Perfect packing of squares

TL;DR

This paper investigates conditions for perfectly packing an infinite sequence of squares with decreasing side lengths into a rectangle of minimal area, extending previous results to a broader range of parameters.

Contribution

It extends Chalcraft's perfect packing results to a larger range of the parameter t, specifically from 1/2 to 2/3, using an algorithmic approach.

Findings

Perfect packings exist for 1/2 < t ≤ 2/3.

Extended the known range of t for perfect packings.

Established perfect packings for all t in [log_3 2, 2/3].

Abstract

It is known that $\sum\limits_{i =1}^\infty {1/ i^2}={\pi^2/6}$. Meir and Moser asked what is the smallest $\epsilon$ such that all the squares of sides of length $1$, $1/2$, $1/3$, $\ldots$ can be packed into a rectangle of area ${\pi^2/6}+\epsilon$. A packing into a rectangle of the right area is called perfect packing.
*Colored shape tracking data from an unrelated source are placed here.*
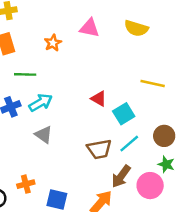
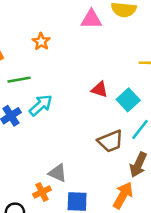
pink triangle: (90, 28) -> (91, 19), moved
gray triangle: (44, 135) -> (58, 173), moved

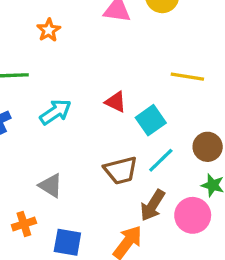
cyan arrow: (41, 105) -> (55, 112), moved
gray triangle: (58, 173) -> (51, 186), moved

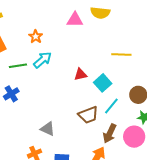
red triangle: (116, 102) -> (80, 75), turned -32
cyan arrow: (55, 112) -> (42, 60), moved

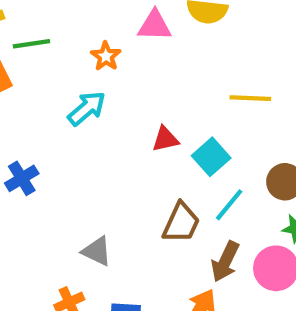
orange star: (36, 37) -> (106, 56), moved
green line: (18, 66) -> (31, 44), moved
brown trapezoid: (88, 115) -> (181, 223), turned -45

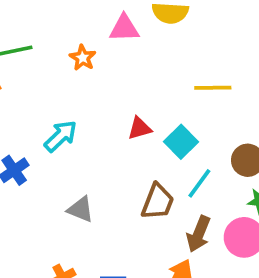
cyan arrow: (87, 108) -> (61, 136), moved
gray triangle: (97, 251) -> (81, 209), moved

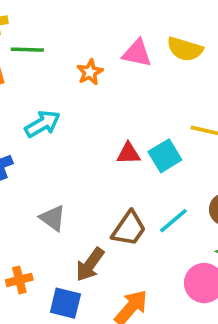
cyan arrow: (61, 136) -> (42, 124), moved
cyan square: (181, 142) -> (165, 156), moved
brown arrow: (199, 234) -> (90, 264), moved

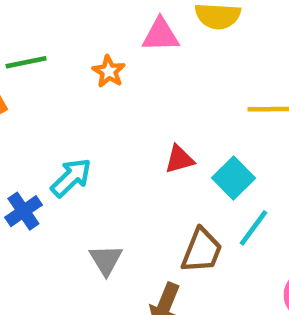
cyan arrow: (42, 124) -> (71, 178), moved
cyan square: (165, 156) -> (233, 178), moved
gray triangle: (53, 218) -> (106, 260), turned 36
Chalcraft packed the squares of sides of length $1$, $2^{-t}$, $3^{-t}$, $\ldots$ and he found perfect packing for $1/2<t\le3/5$. We will show based on an algorithm by Chalcraft that there are perfect packings if $1/2<t\le2/3$. Moreover we show that there is a perfect packing for all $t$ in the range $\log_32\le t\le2/3$.